The data –
◇ ◇ ◇ ◇ ◇ ◇ ◇

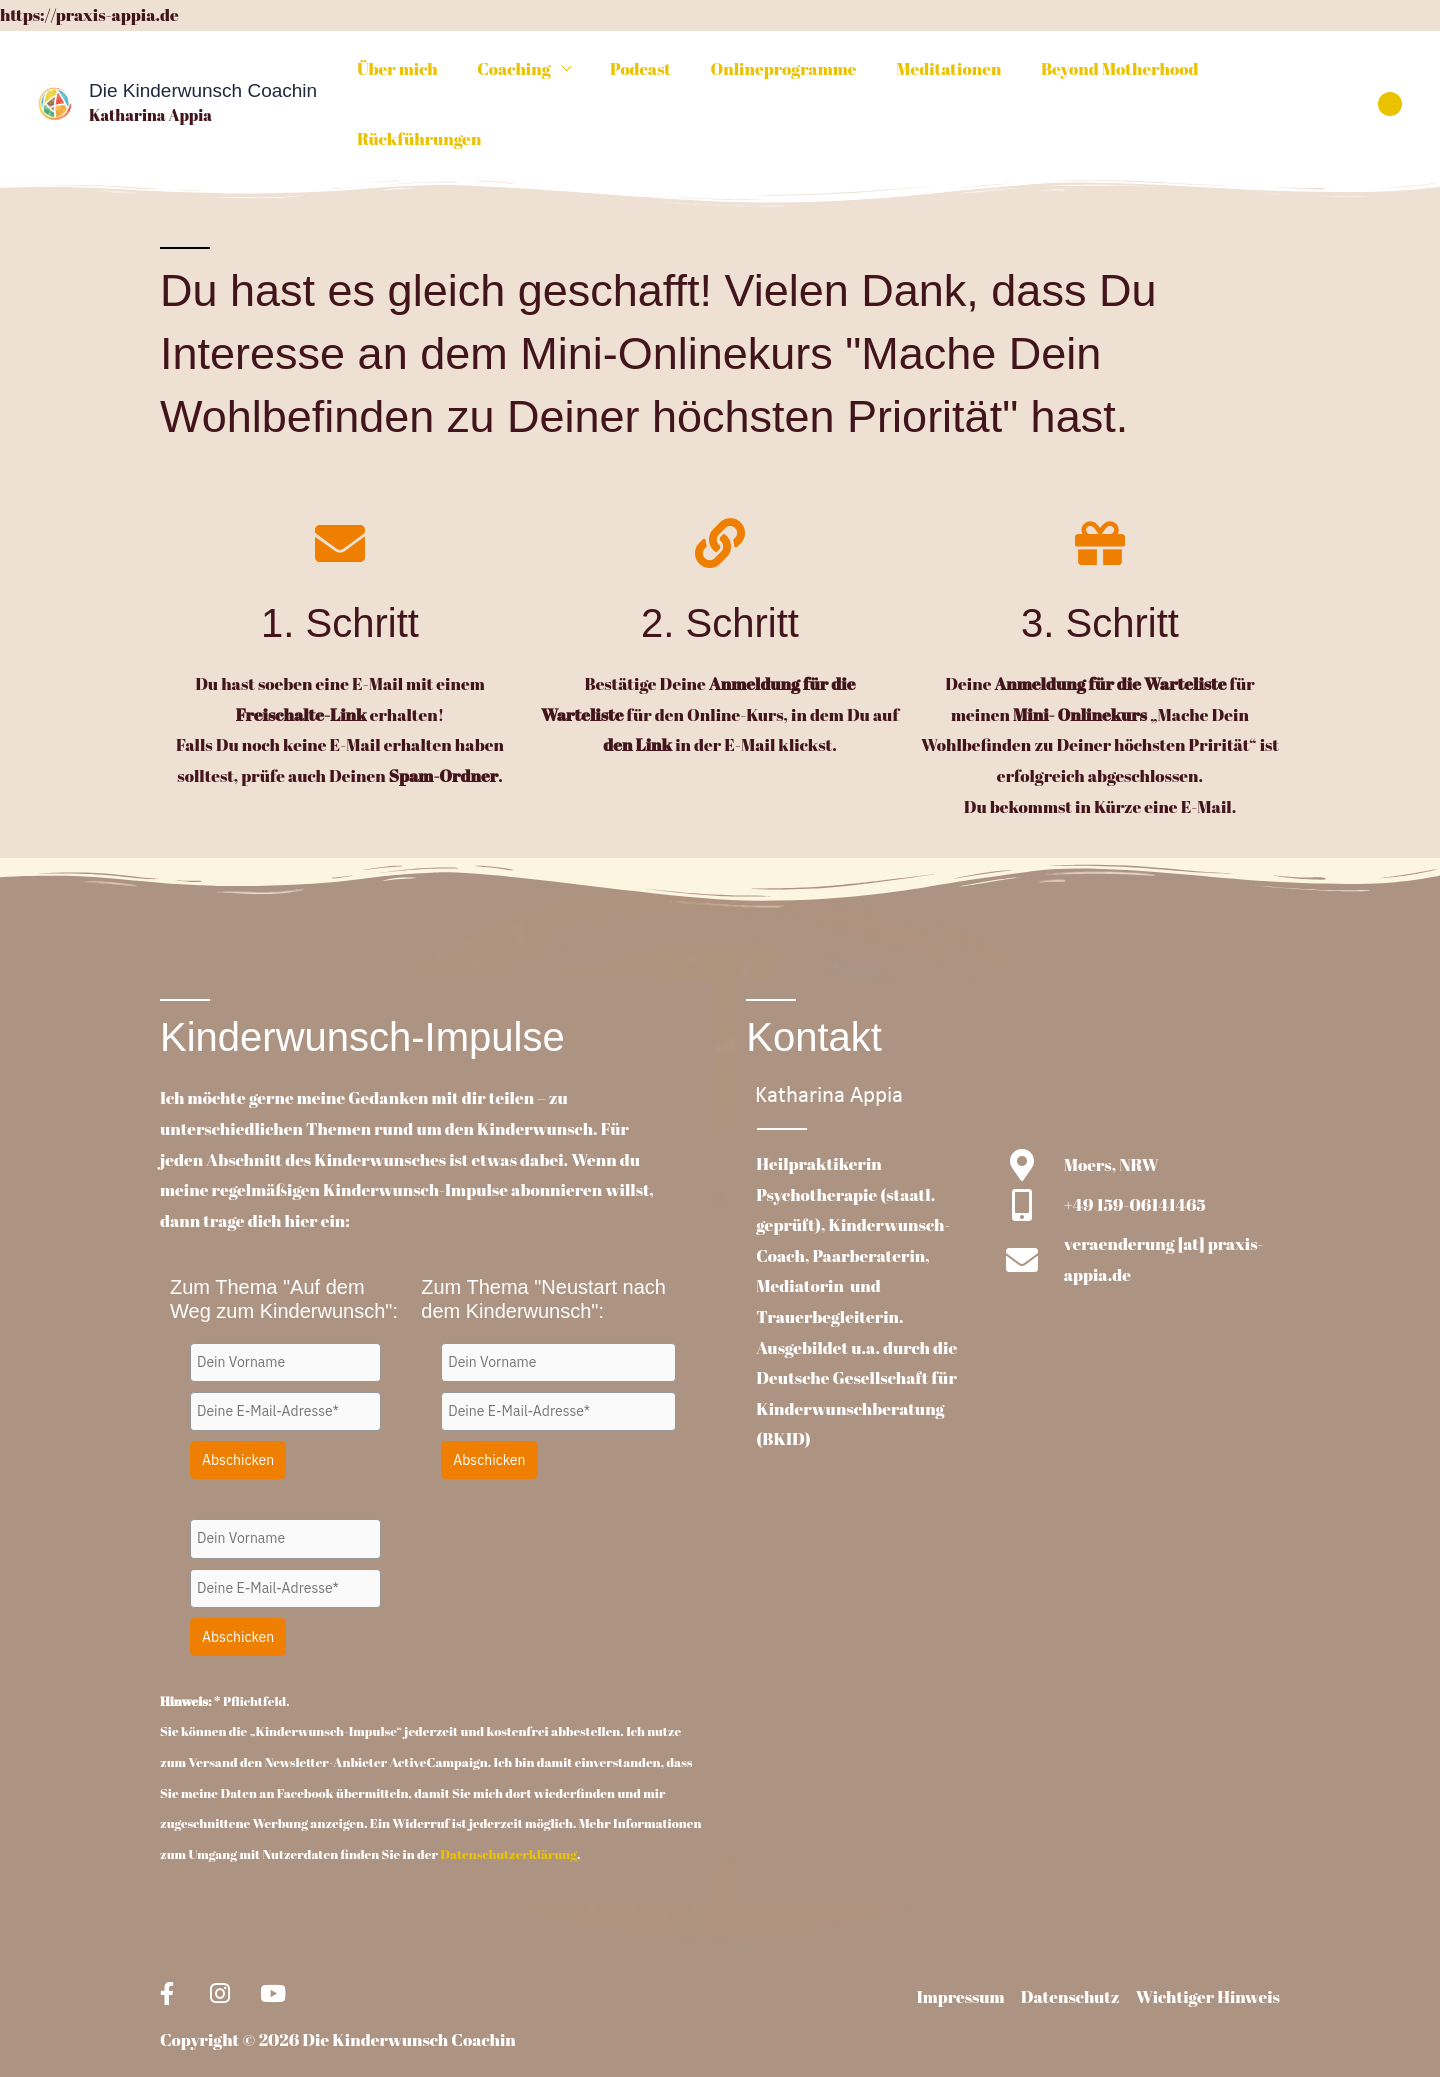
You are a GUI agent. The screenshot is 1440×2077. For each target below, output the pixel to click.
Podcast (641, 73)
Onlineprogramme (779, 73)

◇ ◇ ◇ ◇ ◇ ◇ ◇

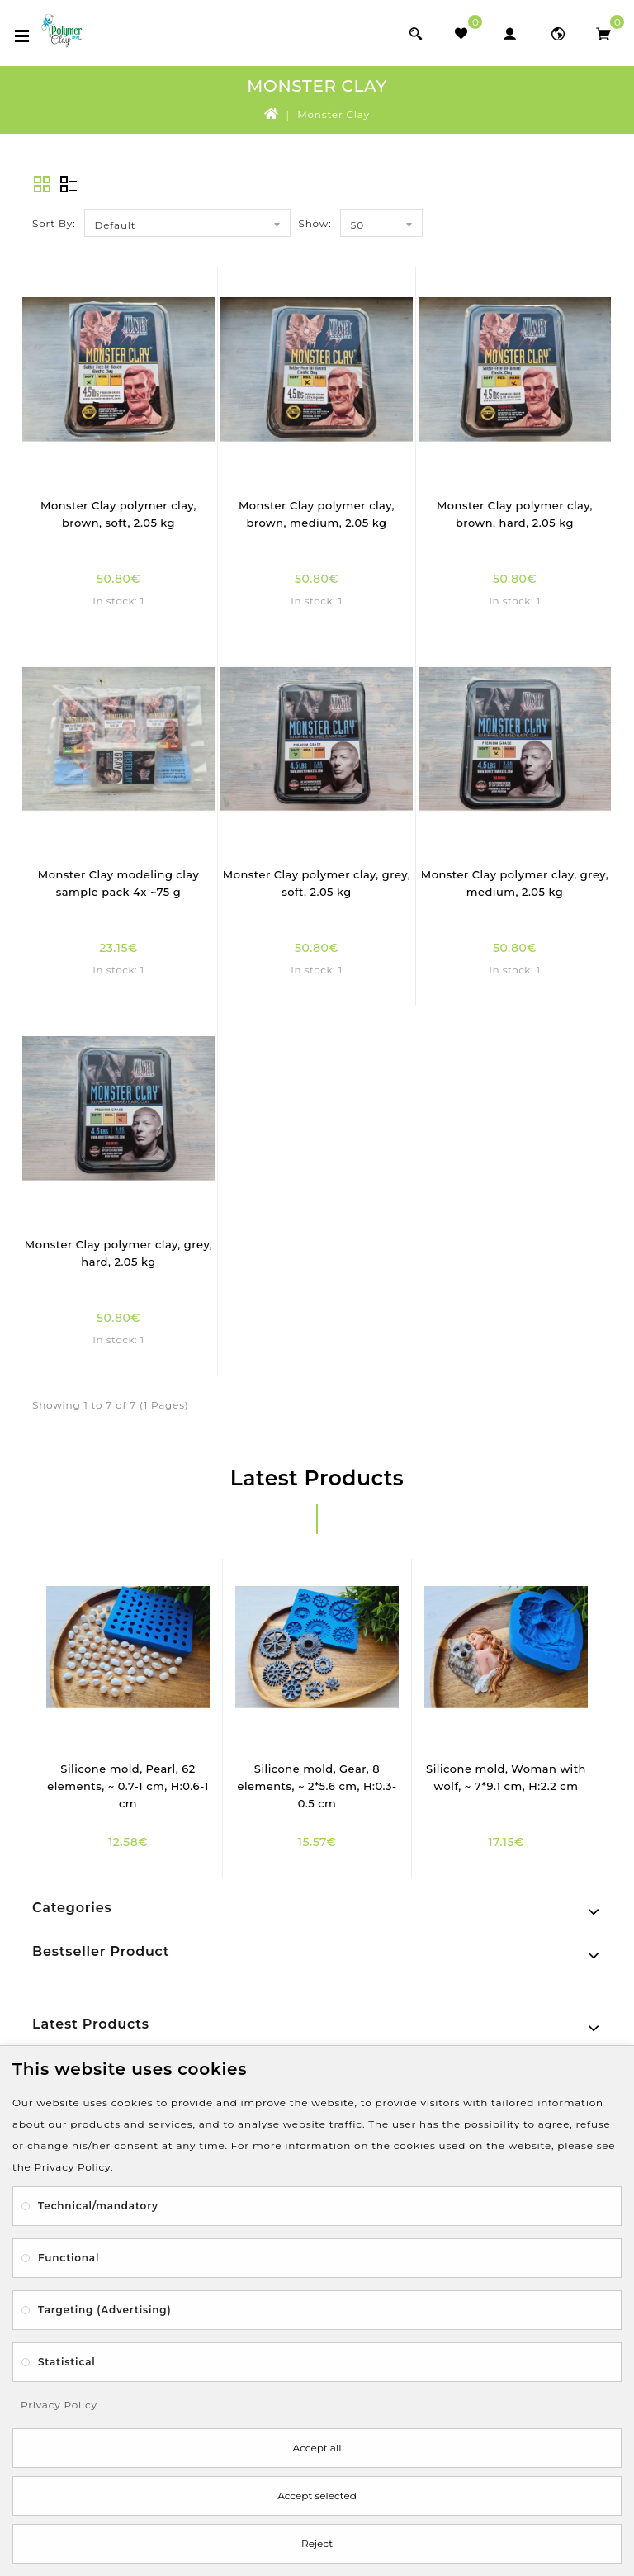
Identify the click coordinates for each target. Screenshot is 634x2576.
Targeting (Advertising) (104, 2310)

◇ ◇ ◇ ◇ ◇ ◇ ◇

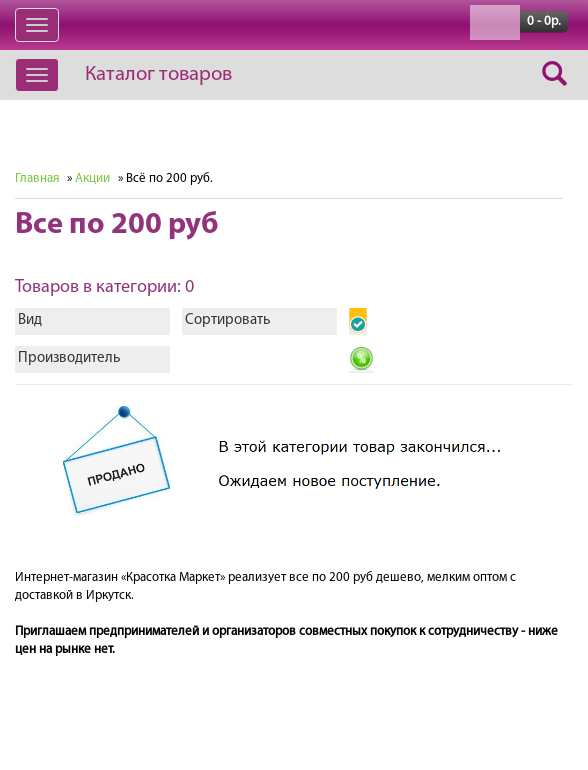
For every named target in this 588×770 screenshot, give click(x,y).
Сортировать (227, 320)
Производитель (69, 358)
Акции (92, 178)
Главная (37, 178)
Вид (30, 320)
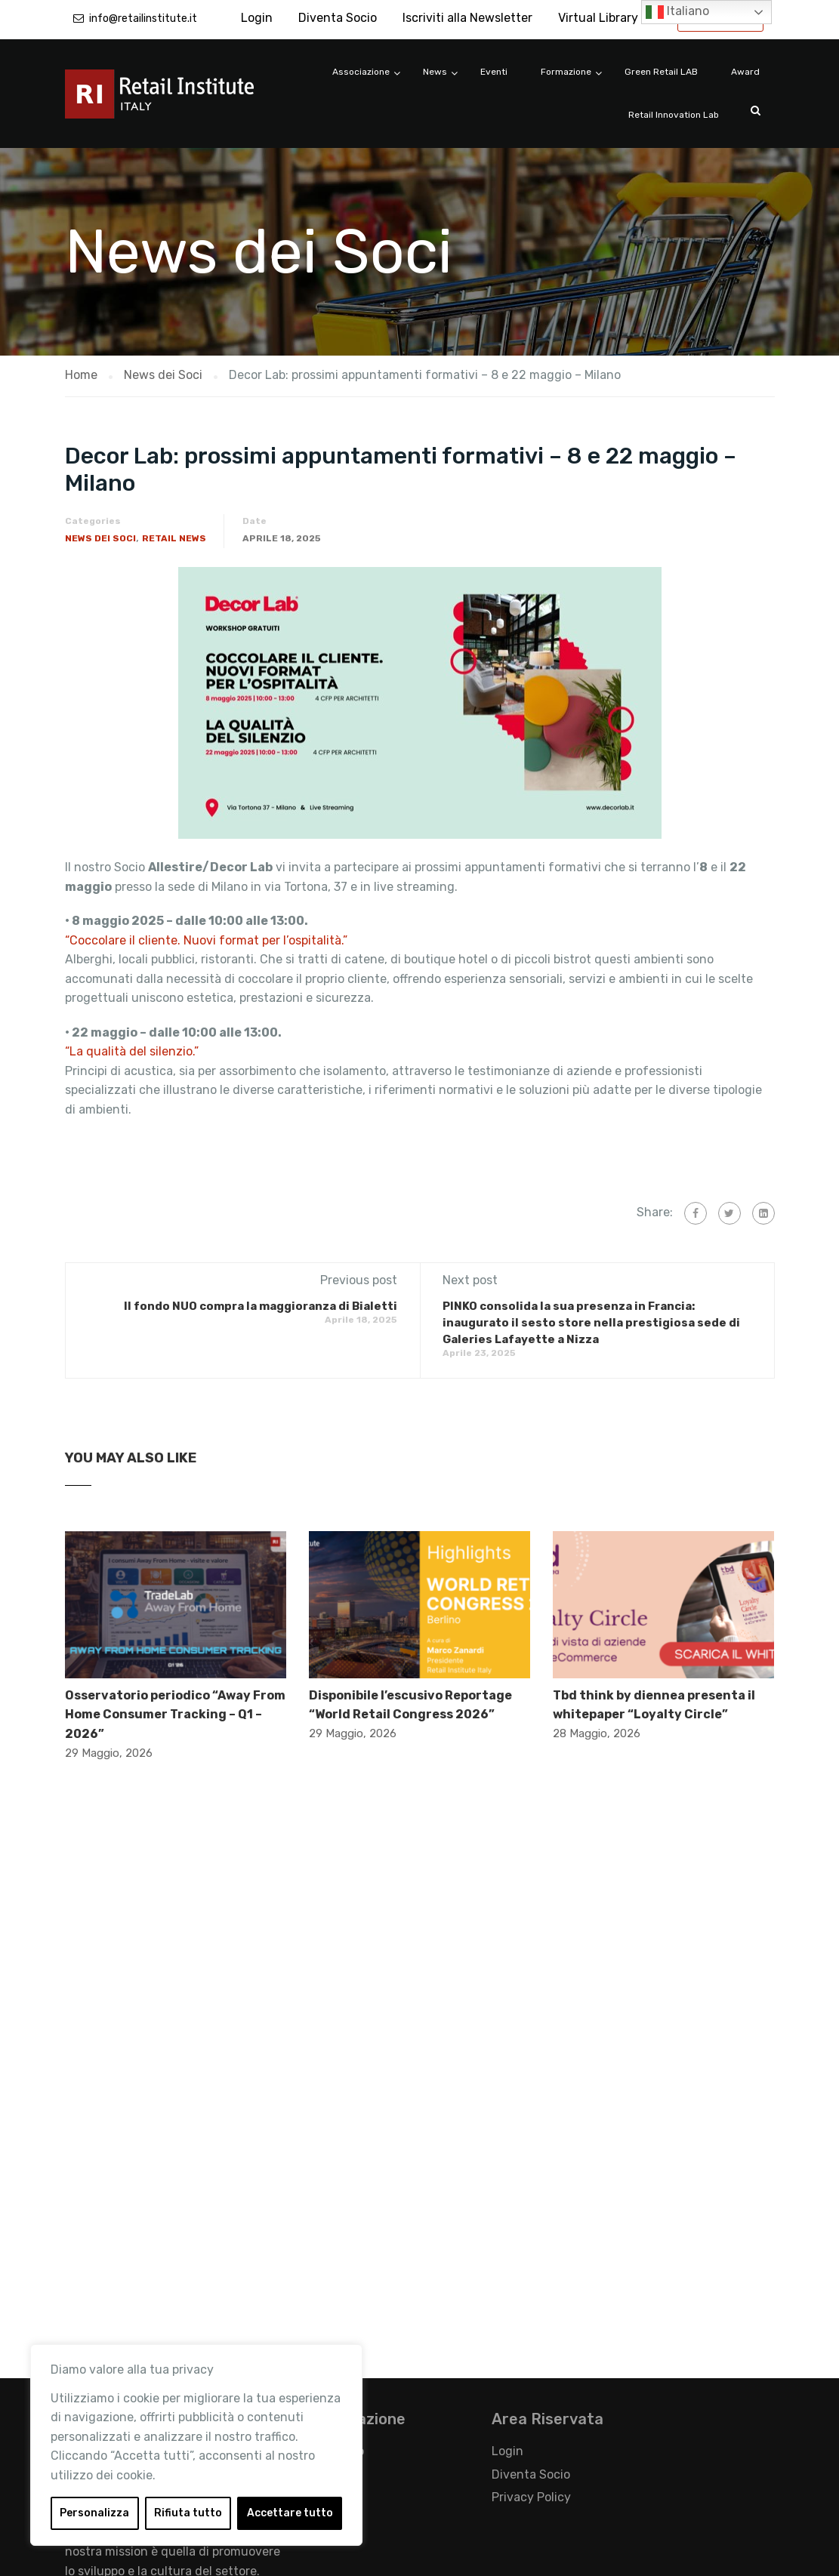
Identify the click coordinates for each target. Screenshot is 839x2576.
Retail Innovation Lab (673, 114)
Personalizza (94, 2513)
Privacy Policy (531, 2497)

◇ ◇ ◇ ◇ ◇ ◇ ◇

Work request –
Look over the material above and show each line where "click" appears.

Reply to the exercise –
You are a GUI agent. The screenshot is 1440×2077. For each target below, output the pixel to click.
Identify the click coordinates for each target. Screenshot is 634x2576.
For every named target in this 588×770 screenshot, give click(x,y).
Identify the click coordinates for each target. Screenshot is 839x2576.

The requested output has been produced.